Sunday, December 15, 2013

On Demand

     Concerning percentages, I've found that a plethora of my time spent as a university student is comprised of attending school, studying for classes, working, and Netflix. As I'm sure is the case with many of my fellow comrades, we take part in the battle with On Demand resources every day. There is much to be said about these assets, both in and out of favor. Their unmeasurable convenience, portable capability and entertainment value are off the charts. However, these attributes also make them ridiculously distracting. After a hard day's work, one sometimes feels deserving of an episode of How I Met Your Mother which can conveniently be watched alongside a math assignment, or one of the odd assortment of 20th century David Bowie films while reading Milton, but at one point, one must face the inevitable truth that the simultaneous attempt of homework is futile. 
    I would categorize these new resources under the label, "potential threats." Not unlike a bar of good Swiss chocolate or Benedict Cumberbatch's face, they all succumb to the saying, "too much of anything can take a wrong turn," with chocolate launching one into a state of a diabetic coma, Benedict's chiseled cheekbones slicing through one's rational function of thought, and Netflix hurling a stick of dynamite at your "A" in Critical Theory 101. 

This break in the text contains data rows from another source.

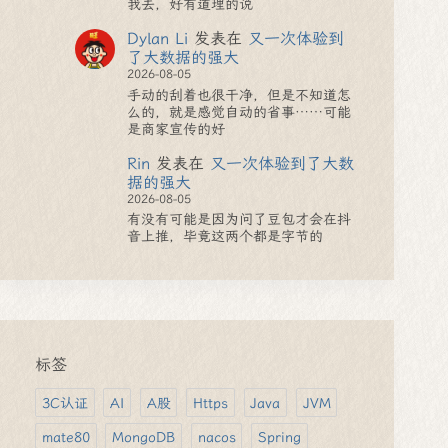
我去，好有道理的说
Dylan Li
发表在
又一次体验到
了大数据的强大
2026-08-05
手动的刮着也很干净，但是不知道怎
么的，就是感觉自动的省事……可能
是商家宣传的好
Rin
发表在
又一次体验到了大数
据的强大
2026-08-05
有没有可能是因为问了豆包才会在抖
音上推，毕竟这两个都是字节的
标签
3C认证
AI
A股
Https
Java
JVM
mate80
MongoDB
nacos
Spring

    In moderation, however, these "potential threats" become valuable resources. Often, have I been enlightened on subjects that concern my field of work while watching one of the many available documentaries uploaded to Netflix, or, perhaps, culturally immersed in a foreign film. There is no denying that this "age of potential threats" carries with it benefits to the student, however, like Swiss chocolate, it must be in moderation, as to avoid an educational sugar coma, which, I will assure you, results in nothing but minimal sleep, tears, and an odd desire to drop out of school to become an unemployed street performer.